How do you think the publishing industry is adapting to the "attention economy," and how do you feel about those shifts? Are books an antidote to shortening attention spans?
In the early 2000s I was the chief subeditor on Girlfriend
magazine, a magazine for girls aged 10-15 years old. In our editorial meetings
we used to discuss the ways that girls read the magazine. This was a hot topic,
because the internet was fairly new, and phone ownership was becoming normal.
(I got my first phone in 2001). When I started at the magazine in 2003, the magazine had a very successful website. In fact, it was the number one
teen girl’s website in Australia. One of my first jobs as the chief sub was to
integrate content between the website and the magazine. We pioneered putting
weblinks on each page of magazine, and cross referencing the magazine and web
content. For example, you’d read an article about TV show The OC, that included a breakout
box: Which boy from The OC is your perfect match? Do the quiz at www.girlfriend.com.au and find out.
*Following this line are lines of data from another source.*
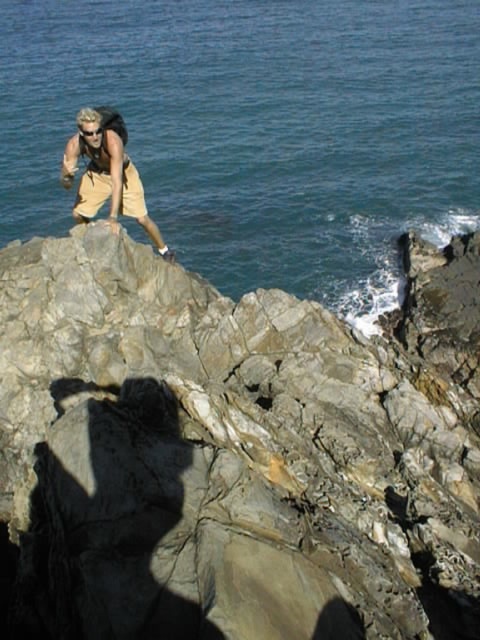 Question: Does blue water at upper center have a smaller size compared to tan cotton shorts at upper left?

Choices:
 (A) yes
 (B) no

Answer: (B)

Question: Is gray rocky cliff at upper left bigger than blue water at upper center?

Choices:
 (A) yes
 (B) no

Answer: (B)

Question: Considering the real-world distances, which object is closest to the gray rocky cliff at upper left?

Choices:
 (A) tan cotton shorts at upper left
 (B) blue water at upper center

Answer: (A)

Question: Which object is the farthest from the gray rocky cliff at upper left?

Choices:
 (A) tan cotton shorts at upper left
 (B) blue water at upper center

Answer: (B)

Question: Which point is closer to the camera taking this photo?

Choices:
 (A) (418, 362)
 (B) (93, 144)

Answer: (B)

Question: Can you confirm if gray rocky cliff at upper left is bigger than tan cotton shorts at upper left?

Choices:
 (A) yes
 (B) no

Answer: (B) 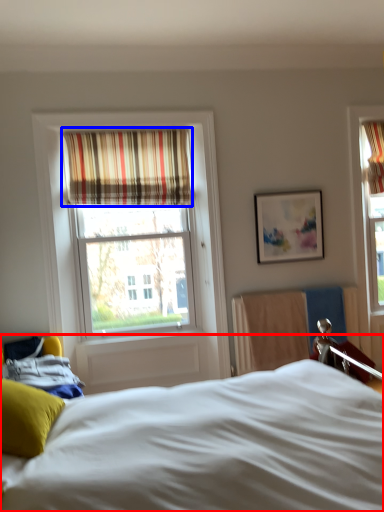 Question: Which point is further to the camera, bed (highlighted by a red box) or curtain (highlighted by a blue box)?

Choices:
 (A) bed
 (B) curtain

Answer: (B) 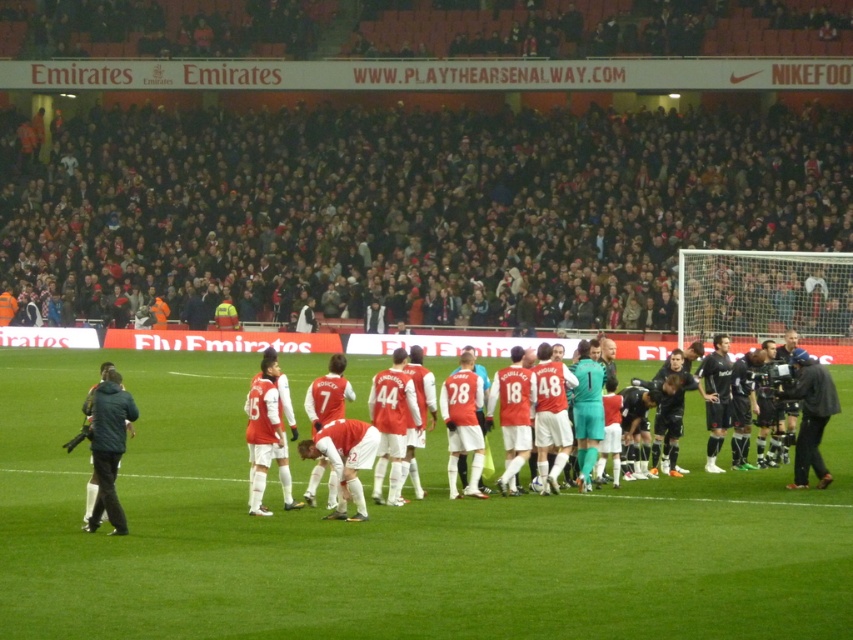 You are a photographer at the stadium and want to capture both the green grass field at center and the red matte jersey at center in a single shot. Which object should you focus on first to ensure both are in frame?

The green grass field at center has a smaller size compared to red matte jersey at center, so you should focus on the larger red matte jersey at center first to ensure both fit within the frame.

You are a photographer standing at the edge of the field. You want to take a photo that includes both the red matte jersey at center and the black leather jacket at right. If your camera has a maximum focus range of 7 feet, will you be able to capture both in focus?

The red matte jersey at center and the black leather jacket at right are 6.97 feet apart from each other, so yes, the camera can capture both in focus since the distance is within the 7 feet range. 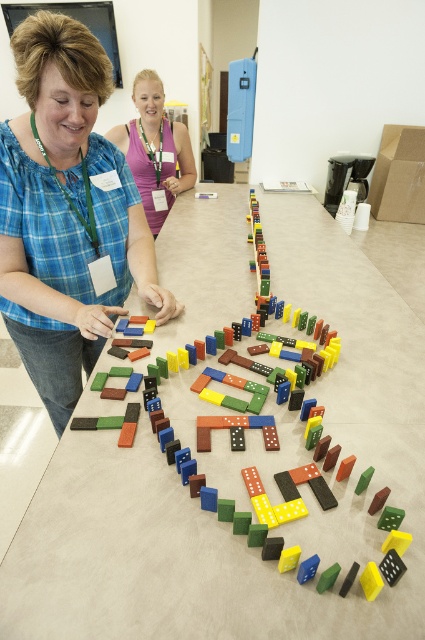 Can you confirm if wooden dominoes at center is bigger than matte blue shirt at center?

Indeed, wooden dominoes at center has a larger size compared to matte blue shirt at center.

Who is more distant from viewer, (320, 273) or (141, 225)?

Point (320, 273)

Identify the location of wooden dominoes at center. This screenshot has height=640, width=425. (215, 515).

Is wooden dominoes at center smaller than matte purple tank top at upper center?

No, wooden dominoes at center is not smaller than matte purple tank top at upper center.

Describe the element at coordinates (215, 515) in the screenshot. I see `wooden dominoes at center` at that location.

Who is more forward, (229, 196) or (125, 132)?

Point (125, 132) is more forward.

Where is `wooden dominoes at center`? wooden dominoes at center is located at coordinates (215, 515).

Does matte blue shirt at center appear on the left side of matte purple tank top at upper center?

No, matte blue shirt at center is not to the left of matte purple tank top at upper center.

Locate an element on the screen. This screenshot has width=425, height=640. matte blue shirt at center is located at coordinates (65, 212). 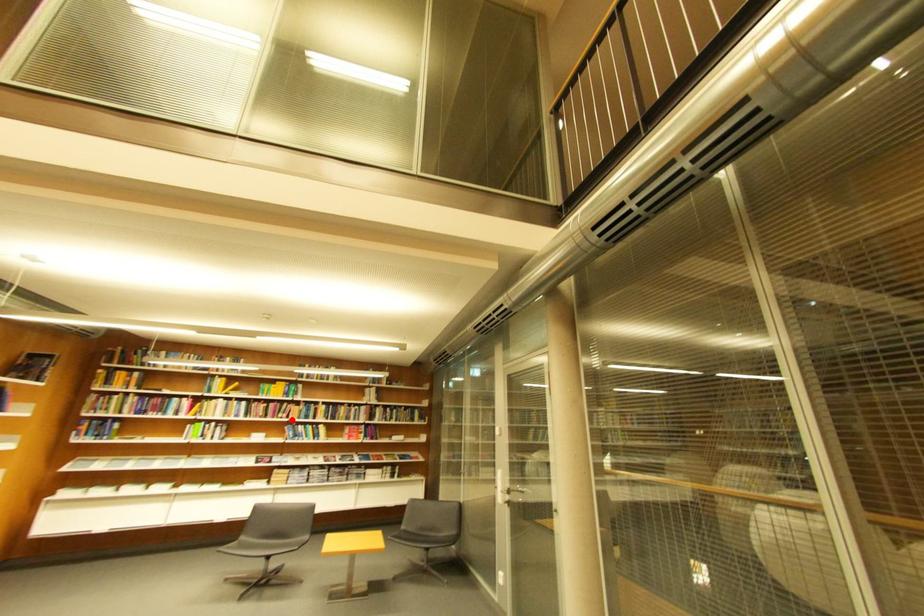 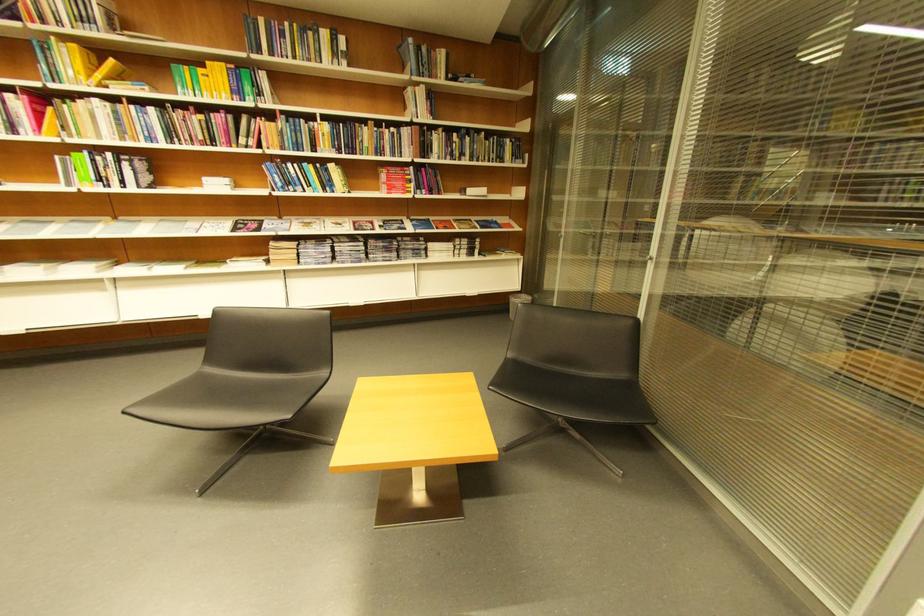 Question: I am providing you with two images of the same scene from different viewpoints. In image1, a red point is highlighted. Considering the same 3D point in image2, which of the following is correct?

Choices:
 (A) It is closer
 (B) It is farther

Answer: (A) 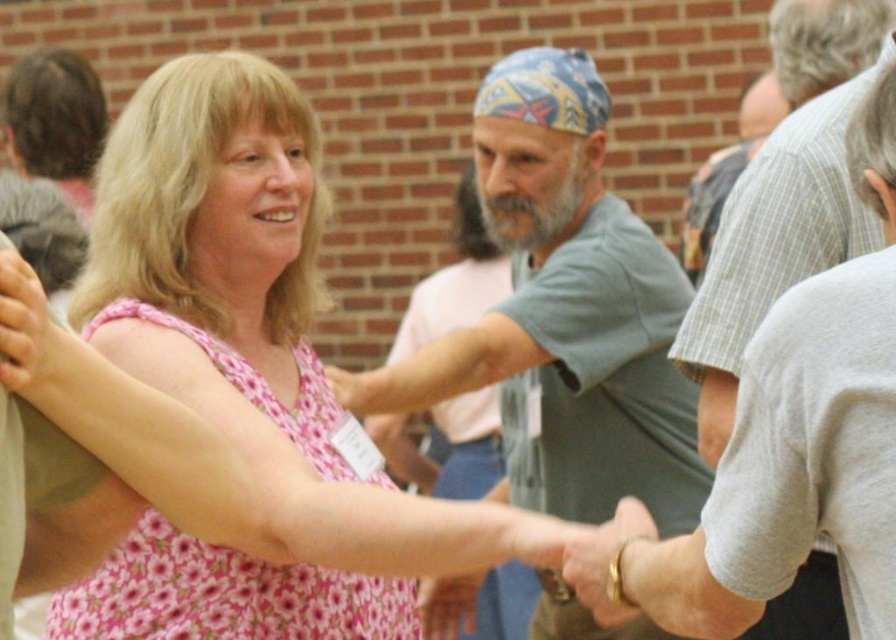 Question: Does gray cotton shirt at center appear on the left side of gray plaid shirt at center?

Choices:
 (A) no
 (B) yes

Answer: (B)

Question: Is gray plaid shirt at center positioned in front of gray checkered shirt at upper right?

Choices:
 (A) no
 (B) yes

Answer: (B)

Question: Which point is farther to the camera?

Choices:
 (A) gray plaid shirt at center
 (B) gray checkered shirt at upper right

Answer: (B)

Question: Which object appears closest to the camera in this image?

Choices:
 (A) gray plaid shirt at center
 (B) pink floral dress at center
 (C) gray checkered shirt at upper right

Answer: (B)

Question: Among these points, which one is farthest from the camera?

Choices:
 (A) (409, 593)
 (B) (695, 340)

Answer: (A)

Question: Does gray cotton shirt at center appear on the right side of gray checkered shirt at upper right?

Choices:
 (A) no
 (B) yes

Answer: (A) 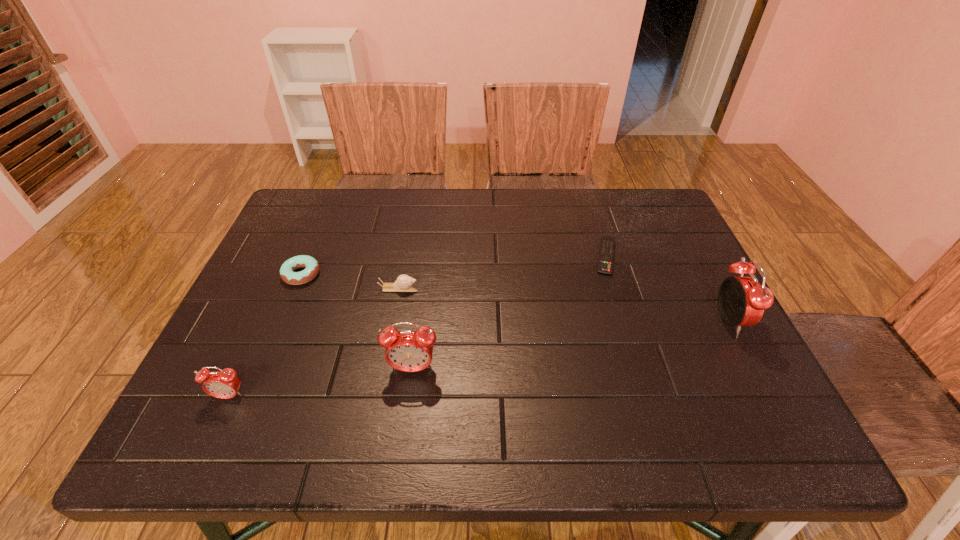 The image size is (960, 540). I want to click on vacant space positioned on the back of the shortest object, so click(588, 200).

The width and height of the screenshot is (960, 540). Identify the location of free space located 0.230m on the back of the doughnut. (328, 211).

Where is `free space located 0.070m on the shell of the third shortest object`? This screenshot has width=960, height=540. free space located 0.070m on the shell of the third shortest object is located at coordinates (446, 289).

Image resolution: width=960 pixels, height=540 pixels. In order to click on alarm clock that is at the left edge in this screenshot , I will do `click(224, 384)`.

Find the location of a particular element. The image size is (960, 540). doughnut positioned at the left edge is located at coordinates (287, 274).

Image resolution: width=960 pixels, height=540 pixels. I want to click on object present at the right edge, so click(x=742, y=300).

The image size is (960, 540). What are the coordinates of `object that is positioned at the near left corner` in the screenshot? It's located at [224, 384].

What are the coordinates of `vacant space at the far edge of the desktop` in the screenshot? It's located at (374, 211).

At what (x,y) coordinates should I click in order to perform the action: click on free space at the near edge of the desktop. Please return your answer as a coordinate pair (x, y). The width and height of the screenshot is (960, 540). Looking at the image, I should click on (592, 397).

In the image, there is a desktop. At what (x,y) coordinates should I click in order to perform the action: click on vacant space at the right edge. Please return your answer as a coordinate pair (x, y). The image size is (960, 540). Looking at the image, I should click on (685, 246).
We imagined the girls sitting on their bed, flicking through
the magazine, checking their phone, doing something on their laptop, with
possibly a TV competing for their attention, too. They might also be painting
their nails, talking on the phone or to friends, eating afternoon tea. We created
content in the magazine that would thrive in a vibrant, dynamic, multi-entertainment
eco-system – short articles, snappy break out boxes, stimulating visuals, content
purposefully curated so the girls could dip in and out of.
Twenty years later, some commercial fiction authors are
being similarly progressive. Thriller writer Candice Fox talks about writing short chapters that
end with cliff-hangers. A psychological thriller writer friend writes strictly 1500 words per chapter, adds lots of hooks, and aims to ask a question, and answer a question in each chapter. Writers understand that
many readers read on their kindle. Shorter chapters and short paragraphs work
well on a kindle or an iPad. Long paragraphs are arduous to read on a screen.
This is not to say that the novel as an artform is
endangered. Rather, it’s an acknowledgement that people are devouring fiction
in different ways.
Newspaper have long understood how people consume their
product. When I was a cadet reporter, we were taught the inverted triangle style
of reporting – start with the juiciest part of the new story, and then add each
element, almost bullet point style, until you run out of word space. The idea is
that the reader doesn't have to read all the way to the bottom to get a strong
sense of the story. If they wish, they can just read the headline, the first
lead sentence, maybe the caption on the photo.
The authors I know who are responding to changing consumer
appetites with shorter, sharper books are not doing so because the publishing
industry told them to. They’re doing it because as businesspeople, they can see
that the marketplace for their product is changing.
Like the teen girls reading (now defunct) Girlfriend magazine,
crime fiction readers have a lot of things to tempt them in their leisure time.
Phones, of course, are a culprit, but they’re not the only distraction. There’s
an extravagant smorgasbord of entertainment at our fingertips, including teetering
to-be-read piles next to everyone’s bed. As readers, we must be disciplined.
Books don’t get themselves read; you’ve got to set time for reading and not let
yourself get distracted. And then you’re rewarded with that wonderful, beguiling,
healthy feeling of I can’t wait to get back to my book, and oh, I’m sad
I finished, I miss the characters. Vive les livres!